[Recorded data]
*** Block opens ***

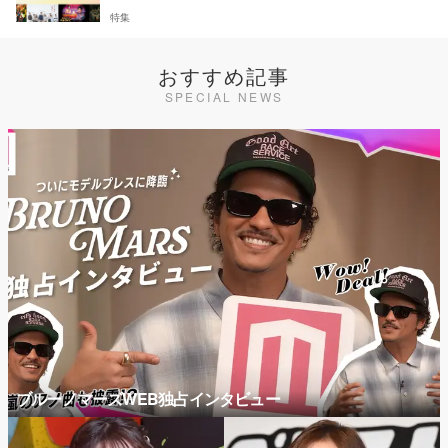
特集
おすすめ記事
SPECIAL NEWS
ブルーノマーズWEB独占インタビュー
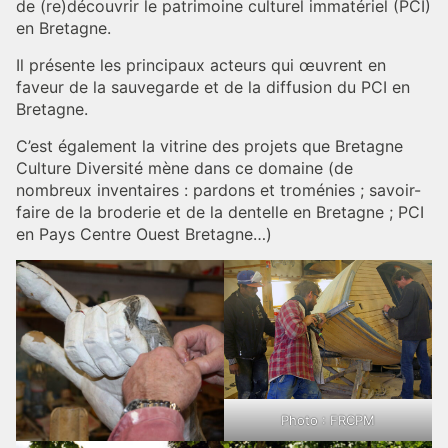
de (re)découvrir le patrimoine culturel immatériel (PCI)
en Bretagne.
Il présente les principaux acteurs qui œuvrent en
faveur de la sauvegarde et de la diffusion du PCI en
Bretagne.
C’est également la vitrine des projets que Bretagne
Culture Diversité mène dans ce domaine (de
nombreux inventaires : pardons et troménies ; savoir-
faire de la broderie et de la dentelle en Bretagne ; PCI
en Pays Centre Ouest Bretagne…)
Photo : FRCPM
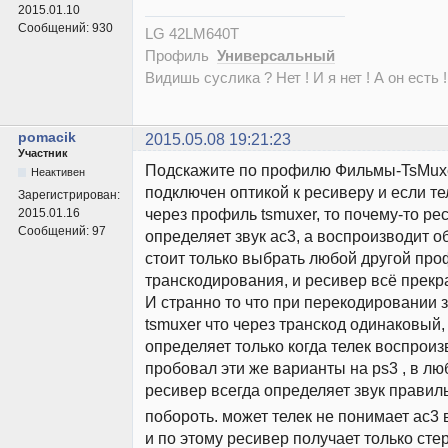
2015.01.10
Сообщений:
930
LG 42LM640T
Профиль
Универсальный
Видишь суслика ? Нет ! И я нет ! А он есть !
pomacik
2015.05.08 19:21:23
Участник
Подскажите по профилю Фильмы-TsMuxer
Неактивен
подключен оптикой к ресиверу и если те
Зарегистрирован:
через профиль tsmuxer, то почему-то ре
2015.01.16
Сообщений:
97
определяет звук ac3, а воспроизводит о
стоит только выбрать любой другой пр
транскодирования, и ресивер всё прекр
И странно то что при перекодировании з
tsmuxer что через транскод одинаковый,
определяет только когда телек воспроиз
пробовал эти же варианты на ps3 , в л
ресивер всегда определяет звук правил
побороть. может телек не понимает ac3 
и по этому ресивер получает только сте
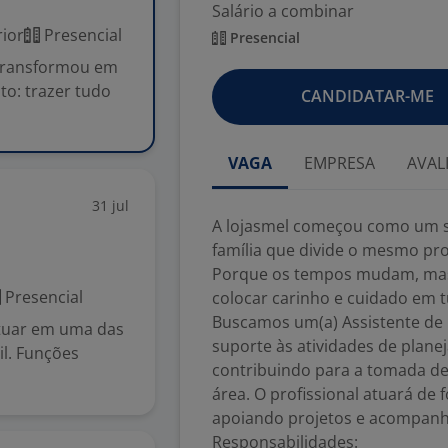
Salário a combinar
ior
Presencial
Presencial
 transformou em
o: trazer tudo
CANDIDATAR-ME
VAGA
EMPRESA
AVAL
31 jul
A lojasmel começou como um s
família que divide o mesmo pro
Porque os tempos mudam, mas 
Presencial
colocar carinho e cuidado em t
Buscamos um(a) Assistente de 
atuar em uma das
suporte às atividades de plan
l. Funções
contribuindo para a tomada de 
área. O profissional atuará de
apoiando projetos e acompanh
Responsabilidades:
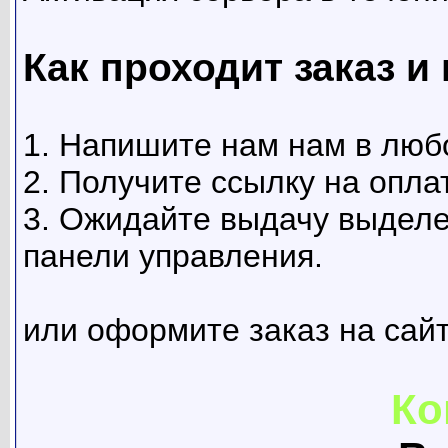
Как проходит заказ и
1. Напишите нам нам в любо
2. Получите ссылку на опла
3. Ожидайте выдачу выделе
панели управления.
или оформите заказ на сайт
Ко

*** Block closes ***

Could you restate every record above word for word, leaving the pictures out?

特集
おすすめ記事
SPECIAL NEWS
ブルーノマーズWEB独占インタビュー
de (re)découvrir le patrimoine culturel immatériel (PCI)
en Bretagne.
Il présente les principaux acteurs qui œuvrent en
faveur de la sauvegarde et de la diffusion du PCI en
Bretagne.
C’est également la vitrine des projets que Bretagne
Culture Diversité mène dans ce domaine (de
nombreux inventaires : pardons et troménies ; savoir-
faire de la broderie et de la dentelle en Bretagne ; PCI
en Pays Centre Ouest Bretagne…)
Photo : FRCPM
2015.01.10
Сообщений:
930
LG 42LM640T
Профиль
Универсальный
Видишь суслика ? Нет ! И я нет ! А он есть !
pomacik
2015.05.08 19:21:23
Участник
Подскажите по профилю Фильмы-TsMuxer
Неактивен
подключен оптикой к ресиверу и если те
Зарегистрирован:
через профиль tsmuxer, то почему-то ре
2015.01.16
Сообщений:
97
определяет звук ac3, а воспроизводит о
стоит только выбрать любой другой пр
транскодирования, и ресивер всё прекр
И странно то что при перекодировании з
tsmuxer что через транскод одинаковый,
определяет только когда телек воспроиз
пробовал эти же варианты на ps3 , в л
ресивер всегда определяет звук правил
побороть. может телек не понимает ac3 
и по этому ресивер получает только сте
Salário a combinar
ior
Presencial
Presencial
 transformou em
o: trazer tudo
CANDIDATAR-ME
VAGA
EMPRESA
AVAL
31 jul
A lojasmel começou como um s
família que divide o mesmo pro
Porque os tempos mudam, mas 
Presencial
colocar carinho e cuidado em t
Buscamos um(a) Assistente de 
atuar em uma das
suporte às atividades de plan
l. Funções
contribuindo para a tomada de 
área. O profissional atuará de
apoiando projetos e acompanh
Responsabilidades:
Как проходит заказ и
1. Напишите нам нам в любо
2. Получите ссылку на опла
3. Ожидайте выдачу выделе
панели управления.
или оформите заказ на сайт
Ко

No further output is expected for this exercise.